* [Work instructions] Reproduce, without alteration, every line of the data; exclude the images.

* [Exercise inputs]

---*---

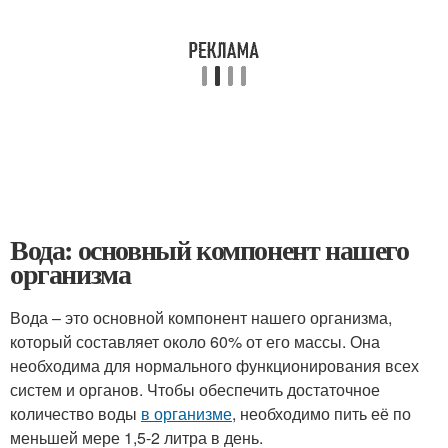
Вода: основный компонент нашего
организма
Вода – это основной компонент нашего организма,
который составляет около 60% от его массы. Она
необходима для нормального функционирования всех
систем и органов. Чтобы обеспечить достаточное
количество воды
в организме
, необходимо пить её по
меньшей мере 1,5-2 литра в день.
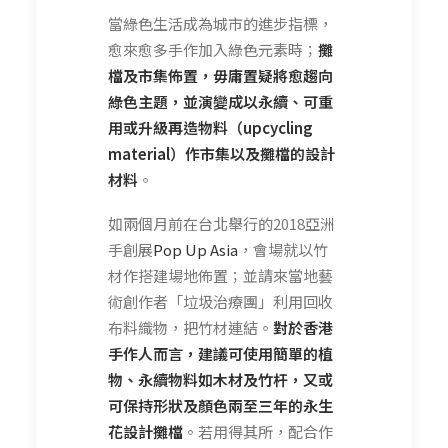
當綠色生活成為城市的進步指標，
愈來愈多手作加入綠色元素時；
攤
檔及市集佈置，毋庸置疑將愈趨向
綠色主題，並演變成以永續、可重
用或升級再造物料（upcycling
material）作市集以及攤檔的設計
材料
。
如兩個月前在台北舉行的2018亞洲
手創展
Pop Up Asia
，會場就以竹
材作搭建場地佈置；並請來當地藝
術創作者「垃圾治療團」利用回收
布料織物，把竹材連結。
對於香港
手作人而言，建議可使用簡單的植
物、永續物料如木材及竹杆，又或
可保持形狀及顏色兩至三年的永生
花設計攤檔
。若用得其所，配合作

---*---

* [Solution for this task]
Вода: основный компонент нашего
организма
Вода – это основной компонент нашего организма,
который составляет около 60% от его массы. Она
необходима для нормального функционирования всех
систем и органов. Чтобы обеспечить достаточное
количество воды
в организме
, необходимо пить её по
меньшей мере 1,5-2 литра в день.
當綠色生活成為城市的進步指標，
愈來愈多手作加入綠色元素時；
攤
檔及市集佈置，毋庸置疑將愈趨向
綠色主題，並演變成以永續、可重
用或升級再造物料（upcycling
material）作市集以及攤檔的設計
材料
。
如兩個月前在台北舉行的2018亞洲
手創展
Pop Up Asia
，會場就以竹
材作搭建場地佈置；並請來當地藝
術創作者「垃圾治療團」利用回收
布料織物，把竹材連結。
對於香港
手作人而言，建議可使用簡單的植
物、永續物料如木材及竹杆，又或
可保持形狀及顏色兩至三年的永生
花設計攤檔
。若用得其所，配合作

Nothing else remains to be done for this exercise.